REQUIRED WORK - Print each line below verbatim, skipping every picture.

LISTED RECORDS -
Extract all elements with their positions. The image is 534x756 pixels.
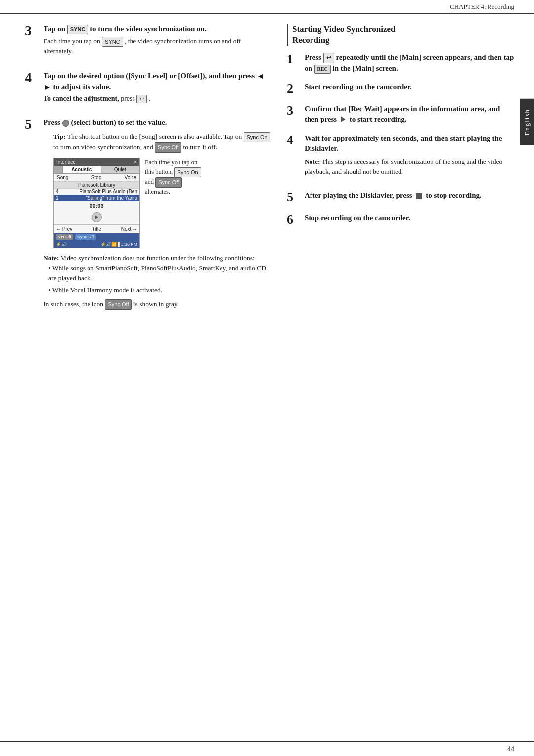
note-intro: Note: Video synchronization does not fun… bbox=[44, 253, 272, 263]
screenshot-area: Interface × Acoustic Quiet Song Stop bbox=[53, 158, 272, 248]
screen-status: ⚡🔊 ⚡🔊📶▐ 3:36 PM bbox=[54, 241, 139, 248]
screen-tabs: Acoustic Quiet bbox=[54, 166, 139, 174]
song-voice-row: Song Stop Voice bbox=[54, 174, 139, 182]
select-button-icon bbox=[62, 120, 69, 127]
step-3-rest: to turn the video synchronization on. bbox=[90, 25, 207, 33]
right-step-5-title: After playing the Disklavier, press to s… bbox=[305, 190, 514, 201]
screen-row-1: 4 PianoSoft Plus Audio (Den bbox=[54, 189, 139, 195]
scroll-indicator bbox=[54, 166, 63, 173]
main-content: 3 Tap on SYNC to turn the video synchron… bbox=[0, 14, 534, 334]
caption-sync-on: Sync On bbox=[174, 167, 201, 178]
rec-badge: REC bbox=[314, 65, 331, 74]
step-3: 3 Tap on SYNC to turn the video synchron… bbox=[25, 24, 272, 62]
acoustic-tab[interactable]: Acoustic bbox=[63, 166, 101, 173]
step-3-sub-note: Each time you tap on SYNC , the video sy… bbox=[44, 36, 272, 56]
language-tab: English bbox=[520, 99, 534, 145]
arrow-right-icon: ► bbox=[44, 83, 51, 92]
quiet-tab[interactable]: Quiet bbox=[101, 166, 140, 173]
bullet-2: While Vocal Harmony mode is activated. bbox=[48, 285, 272, 295]
back-menu-icon: ↩ bbox=[323, 53, 334, 63]
right-step-3: 3 Confirm that [Rec Wait] appears in the… bbox=[287, 104, 514, 125]
page-header: CHAPTER 4: Recording bbox=[0, 0, 534, 14]
right-step-2-content: Start recording on the camcorder. bbox=[305, 82, 514, 92]
right-step-4-note: Note: This step is necessary for synchro… bbox=[305, 157, 514, 177]
screen-title-bar: Interface × bbox=[54, 158, 139, 166]
circle-nav-area bbox=[54, 210, 139, 224]
screenshot-caption: Each time you tap on this button, Sync O… bbox=[145, 158, 201, 197]
right-step-3-content: Confirm that [Rec Wait] appears in the i… bbox=[305, 104, 514, 125]
circle-btn[interactable] bbox=[92, 212, 102, 222]
step-4: 4 Tap on the desired option ([Sync Level… bbox=[25, 71, 272, 109]
right-step-3-number: 3 bbox=[287, 104, 301, 118]
right-step-2-title: Start recording on the camcorder. bbox=[305, 82, 514, 92]
step-3-content: Tap on SYNC to turn the video synchroniz… bbox=[44, 24, 272, 62]
play-inner-icon bbox=[95, 215, 98, 219]
right-step-2-number: 2 bbox=[287, 82, 301, 96]
sync-off-gray-btn: Sync Off bbox=[105, 299, 132, 310]
right-step-6-title: Stop recording on the camcorder. bbox=[305, 213, 514, 223]
right-step-2: 2 Start recording on the camcorder. bbox=[287, 82, 514, 96]
right-step-1-number: 1 bbox=[287, 52, 301, 67]
right-step-6-number: 6 bbox=[287, 213, 301, 227]
right-step-5-content: After playing the Disklavier, press to s… bbox=[305, 190, 514, 201]
page-footer: 44 bbox=[0, 741, 534, 756]
step-3-title: Tap on SYNC to turn the video synchroniz… bbox=[44, 24, 272, 34]
screen-bottom-bar: VH Off Sync Off bbox=[54, 233, 139, 241]
right-step-1: 1 Press ↩ repeatedly until the [Main] sc… bbox=[287, 52, 514, 74]
page-number: 44 bbox=[507, 745, 514, 753]
cancel-adjustment-line: To cancel the adjustment, press ↩ . bbox=[44, 95, 272, 103]
right-step-4: 4 Wait for approximately ten seconds, an… bbox=[287, 133, 514, 183]
right-step-4-title: Wait for approximately ten seconds, and … bbox=[305, 133, 514, 154]
step-4-number: 4 bbox=[25, 71, 40, 85]
sync-inline-btn: SYNC bbox=[102, 37, 123, 47]
right-step-5-number: 5 bbox=[287, 190, 301, 205]
library-label: Pianosoft Library bbox=[54, 182, 139, 189]
chapter-label: CHAPTER 4: Recording bbox=[450, 3, 514, 10]
tip-box: Tip: The shortcut button on the [Song] s… bbox=[53, 132, 272, 152]
right-step-1-content: Press ↩ repeatedly until the [Main] scre… bbox=[305, 52, 514, 74]
note-box: Note: Video synchronization does not fun… bbox=[44, 253, 272, 310]
right-step-1-title: Press ↩ repeatedly until the [Main] scre… bbox=[305, 52, 514, 74]
screen-row-2: 1 "Sailing" from the Yama bbox=[54, 195, 139, 201]
step-5-content: Press (select button) to set the value. … bbox=[44, 117, 272, 315]
right-step-5: 5 After playing the Disklavier, press to… bbox=[287, 190, 514, 205]
step-5: 5 Press (select button) to set the value… bbox=[25, 117, 272, 315]
vh-off-btn[interactable]: VH Off bbox=[56, 234, 73, 240]
screen-time: 00:03 bbox=[54, 201, 139, 210]
right-column: Starting Video Synchronized Recording 1 … bbox=[287, 24, 514, 325]
screen-nav: ← Prev Title Next → bbox=[54, 224, 139, 233]
step-3-number: 3 bbox=[25, 24, 40, 38]
step-3-tap-on: Tap on bbox=[44, 25, 65, 33]
right-step-6-content: Stop recording on the camcorder. bbox=[305, 213, 514, 223]
right-step-6: 6 Stop recording on the camcorder. bbox=[287, 213, 514, 227]
note-bullets: While songs on SmartPianoSoft, PianoSoft… bbox=[48, 263, 272, 295]
sync-off-btn-screen[interactable]: Sync Off bbox=[75, 234, 96, 240]
bullet-1: While songs on SmartPianoSoft, PianoSoft… bbox=[48, 263, 272, 284]
step-5-number: 5 bbox=[25, 117, 40, 131]
sync-button-label: SYNC bbox=[67, 25, 89, 34]
arrow-left-icon: ◄ bbox=[257, 72, 265, 80]
step-4-content: Tap on the desired option ([Sync Level] … bbox=[44, 71, 272, 109]
right-step-4-number: 4 bbox=[287, 133, 301, 147]
step-4-title: Tap on the desired option ([Sync Level] … bbox=[44, 71, 272, 94]
screen-mockup: Interface × Acoustic Quiet Song Stop bbox=[53, 158, 140, 248]
in-such-line: In such cases, the icon Sync Off is show… bbox=[44, 299, 272, 310]
left-column: 3 Tap on SYNC to turn the video synchron… bbox=[25, 24, 272, 325]
right-step-3-title: Confirm that [Rec Wait] appears in the i… bbox=[305, 104, 514, 125]
section-heading: Starting Video Synchronized Recording bbox=[287, 24, 514, 46]
caption-sync-off: Sync Off bbox=[155, 177, 182, 188]
sync-off-tip-btn: Sync Off bbox=[155, 142, 181, 153]
back-button: ↩ bbox=[136, 95, 147, 103]
step-5-title: Press (select button) to set the value. bbox=[44, 117, 272, 128]
right-steps-area: 1 Press ↩ repeatedly until the [Main] sc… bbox=[287, 52, 514, 227]
right-step-4-content: Wait for approximately ten seconds, and … bbox=[305, 133, 514, 183]
stop-icon bbox=[416, 193, 422, 199]
sync-on-tip-btn: Sync On bbox=[244, 132, 270, 142]
play-icon bbox=[341, 115, 346, 125]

TASK ANSWER -
Extract all elements with their positions. The image is 534x756 pixels.
note-intro: Note: Video synchronization does not fun… bbox=[44, 253, 272, 263]
screenshot-area: Interface × Acoustic Quiet Song Stop bbox=[53, 158, 272, 248]
screen-status: ⚡🔊 ⚡🔊📶▐ 3:36 PM bbox=[54, 241, 139, 248]
screen-tabs: Acoustic Quiet bbox=[54, 166, 139, 174]
song-voice-row: Song Stop Voice bbox=[54, 174, 139, 182]
select-button-icon bbox=[62, 120, 69, 127]
step-3-rest: to turn the video synchronization on. bbox=[90, 25, 207, 33]
right-step-5-title: After playing the Disklavier, press to s… bbox=[305, 190, 514, 201]
screen-row-1: 4 PianoSoft Plus Audio (Den bbox=[54, 189, 139, 195]
scroll-indicator bbox=[54, 166, 63, 173]
main-content: 3 Tap on SYNC to turn the video synchron… bbox=[0, 14, 534, 334]
caption-sync-on: Sync On bbox=[174, 167, 201, 178]
rec-badge: REC bbox=[314, 65, 331, 74]
step-3: 3 Tap on SYNC to turn the video synchron… bbox=[25, 24, 272, 62]
acoustic-tab[interactable]: Acoustic bbox=[63, 166, 101, 173]
step-3-sub-note: Each time you tap on SYNC , the video sy… bbox=[44, 36, 272, 56]
language-tab: English bbox=[520, 99, 534, 145]
arrow-right-icon: ► bbox=[44, 83, 51, 92]
quiet-tab[interactable]: Quiet bbox=[101, 166, 140, 173]
bullet-2: While Vocal Harmony mode is activated. bbox=[48, 285, 272, 295]
back-menu-icon: ↩ bbox=[323, 53, 334, 63]
right-step-3: 3 Confirm that [Rec Wait] appears in the… bbox=[287, 104, 514, 125]
page-header: CHAPTER 4: Recording bbox=[0, 0, 534, 14]
right-step-2-content: Start recording on the camcorder. bbox=[305, 82, 514, 92]
right-step-4-note: Note: This step is necessary for synchro… bbox=[305, 157, 514, 177]
screen-title-bar: Interface × bbox=[54, 158, 139, 166]
circle-nav-area bbox=[54, 210, 139, 224]
screenshot-caption: Each time you tap on this button, Sync O… bbox=[145, 158, 201, 197]
right-step-3-content: Confirm that [Rec Wait] appears in the i… bbox=[305, 104, 514, 125]
circle-btn[interactable] bbox=[92, 212, 102, 222]
step-4: 4 Tap on the desired option ([Sync Level… bbox=[25, 71, 272, 109]
right-step-3-number: 3 bbox=[287, 104, 301, 118]
right-step-2-title: Start recording on the camcorder. bbox=[305, 82, 514, 92]
step-3-content: Tap on SYNC to turn the video synchroniz… bbox=[44, 24, 272, 62]
play-inner-icon bbox=[95, 215, 98, 219]
right-step-2-number: 2 bbox=[287, 82, 301, 96]
sync-off-gray-btn: Sync Off bbox=[105, 299, 132, 310]
right-step-6-title: Stop recording on the camcorder. bbox=[305, 213, 514, 223]
right-step-2: 2 Start recording on the camcorder. bbox=[287, 82, 514, 96]
right-step-1-number: 1 bbox=[287, 52, 301, 67]
right-step-6-number: 6 bbox=[287, 213, 301, 227]
right-step-5-content: After playing the Disklavier, press to s… bbox=[305, 190, 514, 201]
page-footer: 44 bbox=[0, 741, 534, 756]
step-3-title: Tap on SYNC to turn the video synchroniz… bbox=[44, 24, 272, 34]
screen-bottom-bar: VH Off Sync Off bbox=[54, 233, 139, 241]
right-step-1: 1 Press ↩ repeatedly until the [Main] sc… bbox=[287, 52, 514, 74]
page-number: 44 bbox=[507, 745, 514, 753]
cancel-adjustment-line: To cancel the adjustment, press ↩ . bbox=[44, 95, 272, 103]
right-step-4: 4 Wait for approximately ten seconds, an… bbox=[287, 133, 514, 183]
right-step-4-title: Wait for approximately ten seconds, and … bbox=[305, 133, 514, 154]
step-4-number: 4 bbox=[25, 71, 40, 85]
sync-inline-btn: SYNC bbox=[102, 37, 123, 47]
right-step-5-number: 5 bbox=[287, 190, 301, 205]
library-label: Pianosoft Library bbox=[54, 182, 139, 189]
chapter-label: CHAPTER 4: Recording bbox=[450, 3, 514, 10]
tip-box: Tip: The shortcut button on the [Song] s… bbox=[53, 132, 272, 152]
right-step-1-content: Press ↩ repeatedly until the [Main] scre… bbox=[305, 52, 514, 74]
note-box: Note: Video synchronization does not fun… bbox=[44, 253, 272, 310]
right-step-1-title: Press ↩ repeatedly until the [Main] scre… bbox=[305, 52, 514, 74]
screen-row-2: 1 "Sailing" from the Yama bbox=[54, 195, 139, 201]
step-5-content: Press (select button) to set the value. … bbox=[44, 117, 272, 315]
right-step-5: 5 After playing the Disklavier, press to… bbox=[287, 190, 514, 205]
step-5: 5 Press (select button) to set the value… bbox=[25, 117, 272, 315]
vh-off-btn[interactable]: VH Off bbox=[56, 234, 73, 240]
screen-time: 00:03 bbox=[54, 201, 139, 210]
right-column: Starting Video Synchronized Recording 1 … bbox=[287, 24, 514, 325]
screen-nav: ← Prev Title Next → bbox=[54, 224, 139, 233]
step-3-number: 3 bbox=[25, 24, 40, 38]
step-3-tap-on: Tap on bbox=[44, 25, 65, 33]
right-step-6-content: Stop recording on the camcorder. bbox=[305, 213, 514, 223]
right-step-6: 6 Stop recording on the camcorder. bbox=[287, 213, 514, 227]
note-bullets: While songs on SmartPianoSoft, PianoSoft… bbox=[48, 263, 272, 295]
sync-off-btn-screen[interactable]: Sync Off bbox=[75, 234, 96, 240]
bullet-1: While songs on SmartPianoSoft, PianoSoft… bbox=[48, 263, 272, 284]
step-5-number: 5 bbox=[25, 117, 40, 131]
sync-button-label: SYNC bbox=[67, 25, 89, 34]
arrow-left-icon: ◄ bbox=[257, 72, 265, 80]
step-4-content: Tap on the desired option ([Sync Level] … bbox=[44, 71, 272, 109]
right-step-4-number: 4 bbox=[287, 133, 301, 147]
step-4-title: Tap on the desired option ([Sync Level] … bbox=[44, 71, 272, 94]
screen-mockup: Interface × Acoustic Quiet Song Stop bbox=[53, 158, 140, 248]
in-such-line: In such cases, the icon Sync Off is show… bbox=[44, 299, 272, 310]
left-column: 3 Tap on SYNC to turn the video synchron… bbox=[25, 24, 272, 325]
right-step-3-title: Confirm that [Rec Wait] appears in the i… bbox=[305, 104, 514, 125]
section-heading: Starting Video Synchronized Recording bbox=[287, 24, 514, 46]
caption-sync-off: Sync Off bbox=[155, 177, 182, 188]
sync-off-tip-btn: Sync Off bbox=[155, 142, 181, 153]
back-button: ↩ bbox=[136, 95, 147, 103]
step-5-title: Press (select button) to set the value. bbox=[44, 117, 272, 128]
right-steps-area: 1 Press ↩ repeatedly until the [Main] sc… bbox=[287, 52, 514, 227]
right-step-4-content: Wait for approximately ten seconds, and … bbox=[305, 133, 514, 183]
stop-icon bbox=[416, 193, 422, 199]
sync-on-tip-btn: Sync On bbox=[244, 132, 270, 142]
play-icon bbox=[341, 115, 346, 125]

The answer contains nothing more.